Eva Karczag: Rehearsals were challenging, engaging, focused, and a lot of fun. Trisha taught us material and showed us how to be specific and true to the movement; she gave directions and plans of action, then gave us freedom to explore and play. We learned to aim for the best and let go of what didn’t meet expectation. She treated us as adults and I always felt respected and valued. At the time I danced in the company, Trisha was still dancing with us. I think the most profound way she taught me was through osmosis—watching her, sensing her . . . dancing with her.
When she taught us material, she would sometimes give us her image or source. This gave added flavor to a movement. She was very specific about the details of the body. Mostly I remember this information being given through showing us the material over and over.
Perhaps because my tendency is for flow, I think I understood her way of moving and her movement propositions easily. My memory is that her movement fell into my body without much effort. By the time I joined the company, I had done quite a lot of work with cutting and splicing movement material together to form pieces or events, so I enjoyed improvising with set material, which is the way we built Opal, Son of Gone Fishin’ and Set and Reset, and that, also, happened quite organically and intuitively. The challenge for me, I feel, came from the passion to excel, to dance Trisha’s dances fully and with total abandon yet with extreme precision and clarity; to be completely present and available in my dancing so that I could be multi-directionally aware within my own body, as well as towards the other dancers moving alongside me, while inviting the audience’s kinesthetic and intellectual attention.
Q: If you had one Trisha Brown dance to take with you to a desert isle what would it be?

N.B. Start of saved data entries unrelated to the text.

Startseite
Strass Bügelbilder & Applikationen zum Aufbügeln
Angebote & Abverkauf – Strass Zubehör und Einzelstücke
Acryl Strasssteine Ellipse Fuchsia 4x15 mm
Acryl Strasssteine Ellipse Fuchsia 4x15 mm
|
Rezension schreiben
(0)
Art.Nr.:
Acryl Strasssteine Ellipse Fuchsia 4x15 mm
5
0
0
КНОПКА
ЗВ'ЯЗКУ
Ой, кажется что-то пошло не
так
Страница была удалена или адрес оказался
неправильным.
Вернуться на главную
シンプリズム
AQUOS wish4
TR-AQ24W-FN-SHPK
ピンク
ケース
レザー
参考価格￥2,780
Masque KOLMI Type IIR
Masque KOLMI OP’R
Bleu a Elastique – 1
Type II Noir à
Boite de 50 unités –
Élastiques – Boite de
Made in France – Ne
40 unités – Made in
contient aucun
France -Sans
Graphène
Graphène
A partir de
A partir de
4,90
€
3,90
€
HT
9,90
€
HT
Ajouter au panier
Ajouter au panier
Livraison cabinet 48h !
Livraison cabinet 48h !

Eva Karczag: The Trisha Brown dance I love perhaps the most, is Water Motor. While I was in the company, I watched Trisha perform Accumulation with Talking plus Water Motor countless times, and I’ve looked at the video of Water Motor many more times. For me, it contains everything I loved about watching Trisha dance and dancing her dances. If the one dance I were to take with me was one I performed, it would probably be Glacial Decoy. The whole piece, and especially the duet, is an ecstatic physical ride.

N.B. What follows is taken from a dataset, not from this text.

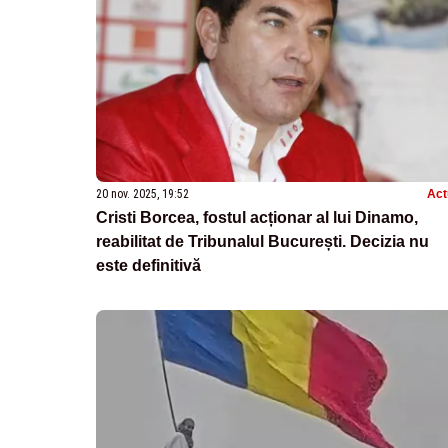
20 nov. 2025, 19:52
Act
Cristi Borcea, fostul acționar al lui Dinamo,
reabilitat de Tribunalul București. Decizia nu
este definitivă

Q: How did Trisha’s dances evolve during your time with the company?
Eva Karczag: During my time with the company her pieces became physically more challenging and complex. Her performances shifted from spaces and small theaters to large theaters. She started using music that was specially composed—such as for Son of Gone Fishin’ and Set and Reset—and continued to work with artists who created sets specifically for each piece—Rauschenberg had created the set for Glacial Decoy and then for Set and Reset, Fujiko Nakaya for Opal Loop, and Donald Judd for Son of Gone Fishin’ .
Q: What stays with you the most about Trisha’s work today?
Eva Karczag: Her rigor, her passion, her commitment, her physicality, her intelligence, her humor, her desire to explore and openness to experiment, and her human-ness are some of the many things I absorbed while working with her. I hope these qualities are present in my work and interactions with others in all aspects of my life.